Fires and other accidents are common in the factories that make up the $27-billion garment industry in Bangladesh, the world’s second-biggest apparel exporter after China.

 In November 2012, at least 111 workers were killed when a devastating fire engulfed a nine-storey garment factory in the Ashulia industrial area, outside the capital Dhaka.

 The accident was followed by an even bigger tragedy six months later when 1,138 people died after another clothing factory complex collapsed, trapping over 3,000 workers.

 The Rana Plaza tragedy triggered international outrage and put pressure on European and US clothing brands to improve pay and conditions at the factories that supply them.

 Western brands subsequently improved safety standards and inspections for suppliers, dramatically reducing incidents of fire and other accidents at export-orientated factories.

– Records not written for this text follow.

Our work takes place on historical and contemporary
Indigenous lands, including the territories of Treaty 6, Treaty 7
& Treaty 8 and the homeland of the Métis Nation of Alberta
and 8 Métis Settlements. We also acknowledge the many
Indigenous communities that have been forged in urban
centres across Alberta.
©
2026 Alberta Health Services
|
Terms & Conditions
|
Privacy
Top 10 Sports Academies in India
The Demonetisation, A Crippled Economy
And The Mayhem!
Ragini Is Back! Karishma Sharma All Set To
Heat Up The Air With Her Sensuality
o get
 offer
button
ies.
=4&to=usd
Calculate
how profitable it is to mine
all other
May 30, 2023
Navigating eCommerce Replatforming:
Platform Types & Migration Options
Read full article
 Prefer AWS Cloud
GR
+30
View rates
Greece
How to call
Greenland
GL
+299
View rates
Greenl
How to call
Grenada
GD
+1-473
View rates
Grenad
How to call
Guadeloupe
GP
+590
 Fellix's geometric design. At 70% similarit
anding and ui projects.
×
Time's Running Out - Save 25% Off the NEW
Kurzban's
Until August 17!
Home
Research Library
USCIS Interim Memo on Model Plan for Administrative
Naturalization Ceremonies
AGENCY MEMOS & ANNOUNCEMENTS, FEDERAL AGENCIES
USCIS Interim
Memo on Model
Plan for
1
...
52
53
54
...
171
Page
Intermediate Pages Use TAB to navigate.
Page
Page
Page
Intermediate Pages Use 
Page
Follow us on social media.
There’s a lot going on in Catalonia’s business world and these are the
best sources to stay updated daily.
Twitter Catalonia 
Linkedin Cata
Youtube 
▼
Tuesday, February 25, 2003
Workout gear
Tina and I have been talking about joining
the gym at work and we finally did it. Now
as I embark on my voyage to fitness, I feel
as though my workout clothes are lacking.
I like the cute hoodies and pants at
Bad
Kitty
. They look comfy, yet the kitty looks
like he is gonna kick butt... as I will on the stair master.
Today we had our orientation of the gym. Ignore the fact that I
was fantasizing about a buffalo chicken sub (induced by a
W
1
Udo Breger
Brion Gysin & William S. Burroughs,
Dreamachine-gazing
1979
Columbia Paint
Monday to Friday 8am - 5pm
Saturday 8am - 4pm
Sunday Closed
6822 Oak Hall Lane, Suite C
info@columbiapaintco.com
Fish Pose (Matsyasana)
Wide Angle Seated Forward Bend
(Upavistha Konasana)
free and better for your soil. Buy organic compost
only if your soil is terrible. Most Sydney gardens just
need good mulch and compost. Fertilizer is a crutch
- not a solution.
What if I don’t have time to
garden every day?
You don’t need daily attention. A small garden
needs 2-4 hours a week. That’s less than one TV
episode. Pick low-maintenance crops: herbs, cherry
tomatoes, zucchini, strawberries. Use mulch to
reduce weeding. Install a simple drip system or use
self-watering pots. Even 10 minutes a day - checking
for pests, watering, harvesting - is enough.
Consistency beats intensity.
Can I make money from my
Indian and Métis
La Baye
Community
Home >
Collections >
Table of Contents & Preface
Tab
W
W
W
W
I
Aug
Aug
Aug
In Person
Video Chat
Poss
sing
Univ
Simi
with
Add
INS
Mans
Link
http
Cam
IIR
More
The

 Fires in garment factories have dropped from 250 in 2012 to just 30 in 2015, with no fatalities that year, according to Bangladesh fire department figures.

 But thousands of local factories supplying the domestic market have done little to address safety concerns.

 Workers are often crammed in elbow to elbow, while fire escape stairwells are routinely blocked or padlocked closed, ostensibly to prevent theft.

 Building regulations are rarely enforced and volatile chemicals are often improperly stored, while official safety inspections are few and far between.